On 31/07/18 14:02, Richard James Salts via Exim-users wrote:
> On Tuesday, 31 July 2018 9:26:15 PM AEST Jeremy Harris via Exim-users wrote:
>> On 07/31/2018 12:08 PM, Graeme Fowler via Exim-users wrote:
>>> X-Mailman-Original-DKIM-Signature: v=1; a=rsa-sha256; q=dns/txt;
>>>
>>> c=relaxed/relaxed;
>>> d=open-t.co.uk; s=20170820; h=Content-Transfer-Encoding:Content-Type:...
>>>
>>> The second one has included headers which I would not expect to be present
>>> on a message from a client to a mailing list. It also includes them in
>>> the DKIM sig - yet they don't exist, or shouldn't, at the submission
>>> stage.
>> Oversigning. It gives an assertion that the header is not present.

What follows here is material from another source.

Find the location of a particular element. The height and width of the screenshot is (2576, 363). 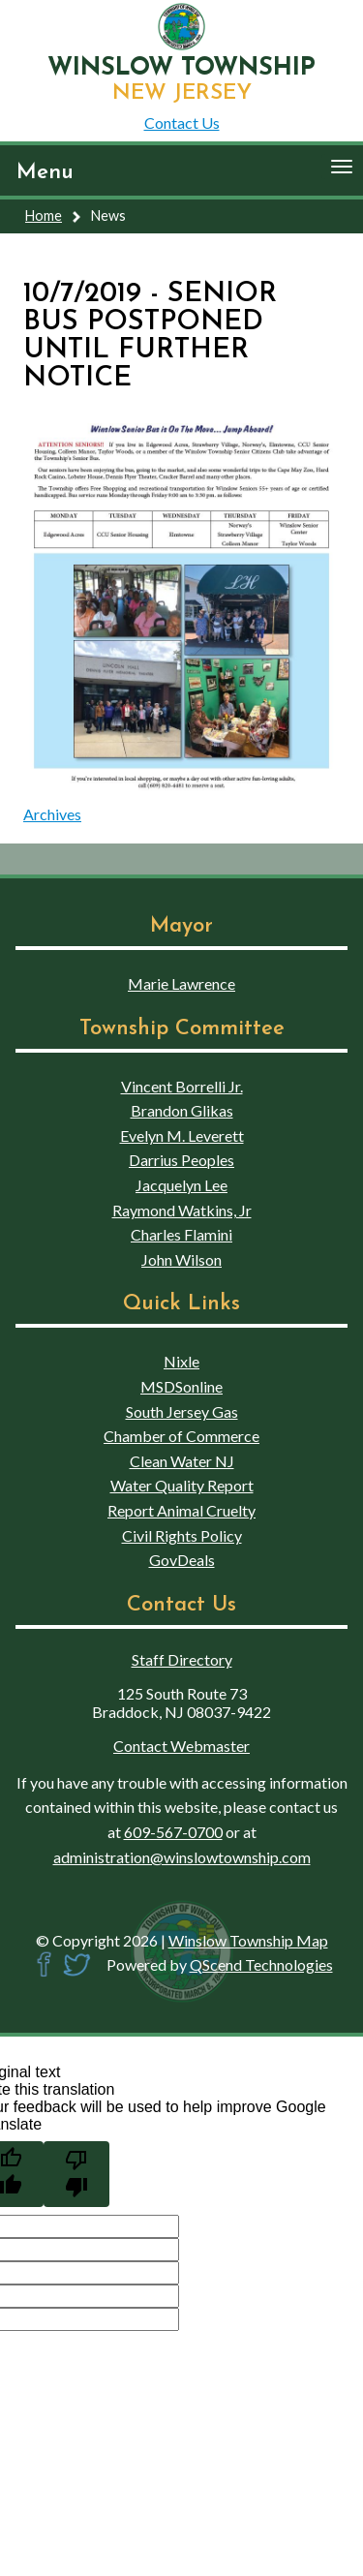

>> Exim can do it; it's not default - see the last para. in the description
>> of dkim_sign_headers.
> Yeah, oversigning indeed. I think the recommendation from the DKIM RFC is about signing
> and not oversigning. I've changed the preferences for DKIM into:
>
> dkim_sign_headers = +From:+Sender:+Reply-To:+Subject:+Date:+Message-ID:+To:+Cc:
> +MIME-Version:+Content-Type:+Content-Transfer-Encoding:+Content-ID:+Content-
> Description:+Content-Disposition:=Resent-Date:=Resent-From:=Resent-Sender:=Resent-
> To:=Resent-Cc:=Resent-Message-ID:+In-Reply-To:+References:=List-Id:=List-Help:=List-
> Unsubscribe:=List-Subscribe:=List-Post:=List-Owner:=List-Archive
>
>
> This choice is based on https://noxxi.de/research/breaking-dkim-on-purpose-and-by-chance.html


Thank you for that link. I had no idea DKIM and mailing lists are such a
nightmare - or that there are so many potential holes in DKIM itself.
I'll be trying get my head around which way is best to configure it.